1960: A década de 1960 foi marcada por um forte crescimento econômico, resultando na rápida expansão da indústria, distribuição e comércio internacional. Obviamente, um efeito colateral do boom econômico foi a escalada da inflação dos custos de mão de obra e de material. Neste momento, os gestores já sabiam que era absolutamente necessário buscar eficiência em todas as operações da empresa e não apenas no processo de produção. Olha aí a “intralogística” fazendo a diferença…
A “intralogística” (foco: estocagem) destacou-se pelo seu potencial de racionalização e verticalização sendo que, para explorar essa oportunidade, os estoques começavam a ser vistos mais do que apenas um mal necessário, mas se tornavam um “amortecedor” útil e eficiente entre as várias etapas da cadeia de suprimentos.
Assim, a década de 1960 foi marcada pelo rápido progresso na tecnologia de estocagem. O primeiro armazém automatizado, com 20 metros de altura, foi construído na Alemanha em 1962 e o advento desse tipo de tecnologia de estocagem inaugurou um período de avanços no desenvolvimento de sistemas de movimentação.
O desempenho destes sistemas de movimentação e estocagem foi melhorando de forma constante, com velocidades atingindo 3 m/s e alturas de porta-paletes alcançando 30 metros.
Outros avanços passavam pela melhoria do fluxo de informação e a automatização dos processos de movimentação e armazenagem era apoiada por sistemas de gestão baseados em informações de cartões perfurados.
1970: Com o início da década, veio também um mercado onde o comportamento do consumidor forçava as empresas a repensar sua abordagem de produção e distribuição. O mercado começava a exigir produtos de qualidade e um maior mix de ofertas de produtos. Além disso, esperava-se alta disponibilidade e prazos de entrega curtos.
Neste contexto, os sistemas de “intralogística” existentes já não eram capazes de lidar com essas mudanças no comportamento do consumidor. Novos conceitos surgiram para que as empresas respondessem a esses padrões de demanda a um custo razoável. Assim, novos métodos de estocagem, separação de pedidos e expedição assumiram uma maior importância.
A década foi marcada por uma onda de investimento em automação e verticalização, bem como equipamentos para manuseio de materiais e a expansão das operações de separação de pedidos e distribuição transformou os armazéns em centros de distribuição. Os atacadistas estavam particularmente atentos às vantagens dos modernos centros de distribuição em termos de custos operacionais e qualidade de serviço.

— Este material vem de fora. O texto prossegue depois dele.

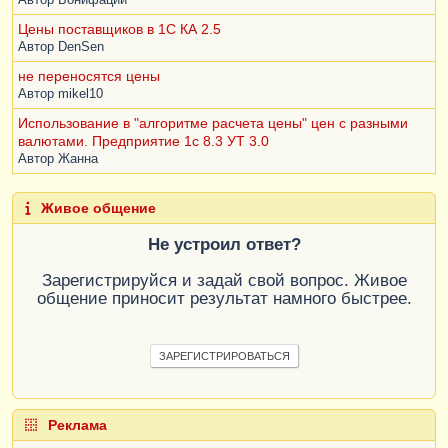
Цены поставщиков в 1C КА 2.5
Автор
DenSen
не переносятся цены
Автор
mikel10
Использование в "алгоритме расчета цены" цен с разными
валютами. Предприятие 1с 8.3 УТ 3.0
Автор
Жанна
Живое общение
Не устроил ответ?
Зарегистрируйся и задай свой вопрос. Живое
общение приносит результат намного быстрее.
ЗАРЕГИСТРИРОВАТЬСЯ
Реклама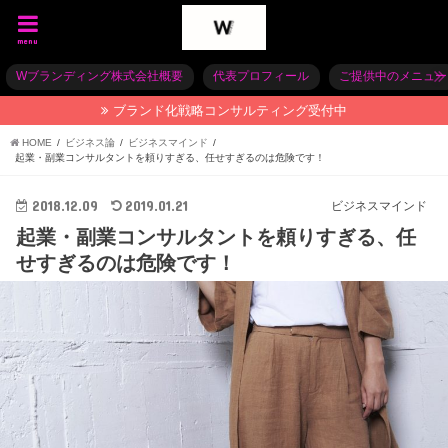
menu
Wブランディング株式会社概要
代表プロフィール
ご提供中のメニュー
ブランド化戦略コンサルティング受付中
HOME
ビジネス論
ビジネスマインド
起業・副業コンサルタントを頼りすぎる、任せすぎるのは危険です！
2018.12.09
2019.01.21
ビジネスマインド
起業・副業コンサルタントを頼りすぎる、任
せすぎるのは危険です！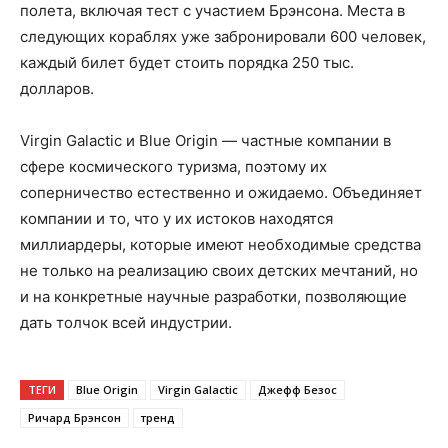
полета, включая тест с участием Брэнсона. Места в
следующих кораблях уже забронировали 600 человек,
каждый билет будет стоить порядка 250 тыс.
долларов.
Virgin Galactic и Blue Origin — частные компании в
сфере космического туризма, поэтому их
соперничество естественно и ожидаемо. Объединяет
компании и то, что у их истоков находятся
миллиардеры, которые имеют необходимые средства
не только на реализацию своих детских мечтаний, но
и на конкретные научные разработки, позволяющие
дать толчок всей индустрии.
ТЕГИ
Blue Origin
Virgin Galactic
Джефф Безос
Ричард Брэнсон
тренд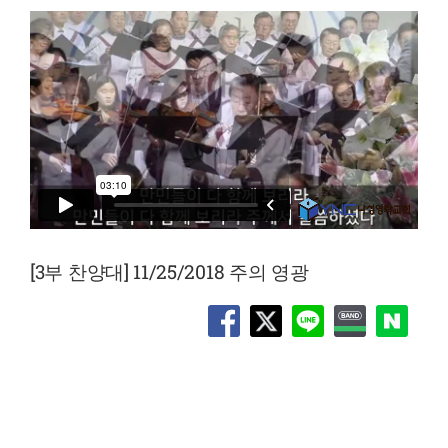
[3부 찬양대] 11/25/2018 주의 영광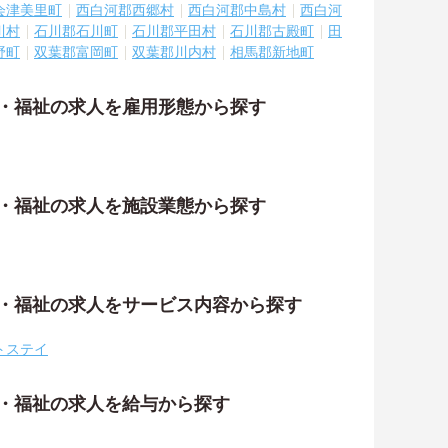
会津美里町
西白河郡西郷村
西白河郡中島村
西白河
川村
石川郡石川町
石川郡平田村
石川郡古殿町
田
野町
双葉郡富岡町
双葉郡川内村
相馬郡新地町
護・福祉の求人を雇用形態から探す
護・福祉の求人を施設業態から探す
護・福祉の求人をサービス内容から探す
トステイ
護・福祉の求人を給与から探す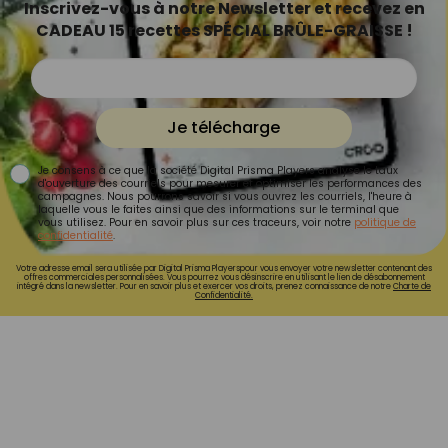
Inscrivez-vous à notre Newsletter et recevez en
CADEAU 15 recettes SPÉCIAL BRÛLE-GRAISSE !
Je télécharge
Je consens à ce que la société Digital Prisma Players analyse le taux
d'ouverture des courriels pour mesurer et optimiser les performances des
campagnes. Nous pourrons savoir si vous ouvrez les courriels, l'heure à
laquelle vous le faites ainsi que des informations sur le terminal que
vous utilisez. Pour en savoir plus sur ces traceurs, voir notre
politique de
confidentialité
.
Votre adresse email sera utilisée par Digital Prisma Playerspour vous envoyer votre newsletter contenant des
offres commerciales personnalisées. Vous pourrez vous désinscrire en utilisant le lien de désabonnement
intégré dans la newsletter. Pour en savoir plus et exercer vos droits, prenez connaissance de notre
Charte de
Confidentialité.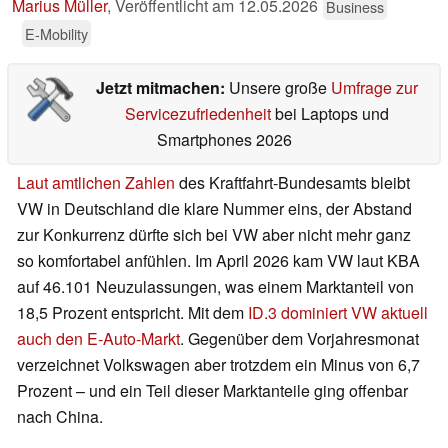
Marius Müller
,
Veröffentlicht am
12.05.2026
Business
E-Mobility
Jetzt mitmachen:
Unsere große
Umfrage zur
Servicezufriedenheit
bei Laptops und
Smartphones 2026
Laut amtlichen Zahlen
des Kraftfahrt-Bundesamts bleibt
VW in Deutschland die klare Nummer eins, der Abstand
zur Konkurrenz dürfte sich bei VW aber nicht mehr ganz
so komfortabel anfühlen. Im April 2026 kam VW laut KBA
auf 46.101 Neuzulassungen, was einem Marktanteil von
18,5 Prozent entspricht. Mit dem
ID.3 dominiert VW aktuell
auch den E-Auto-Markt
. Gegenüber dem Vorjahresmonat
verzeichnet Volkswagen aber trotzdem ein Minus von 6,7
Prozent – und ein Teil dieser Marktanteile ging offenbar
nach China.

Nesse período, a “intralogística” (foco: movimentação de materiais) foi fortemente influenciada pela introdução de novas tecnologias, como sistemas elétricos de monotrilho, AGVs, AS/RS etc. No entanto, foi nesse período que acelerou também o desenvolvimento da tecnologia, incluindo a engenharia elétrica, eletrônica e tecnologia da informação. Pode-se dizer que a chegada do primeiro microprocessador, em 1972, marcou o início da terceira revolução industrial.
As tecnologias baseadas em microprocessadores foram implementadas com os sistemas de armazenagem automatizados (AS/RS – transelevadores), para funções de controle, posicionamento e transferência de dados, bem como relatórios de erros. Os microprocessadores assumiam assim o controle e o monitoramento dos fluxos de material e de informações.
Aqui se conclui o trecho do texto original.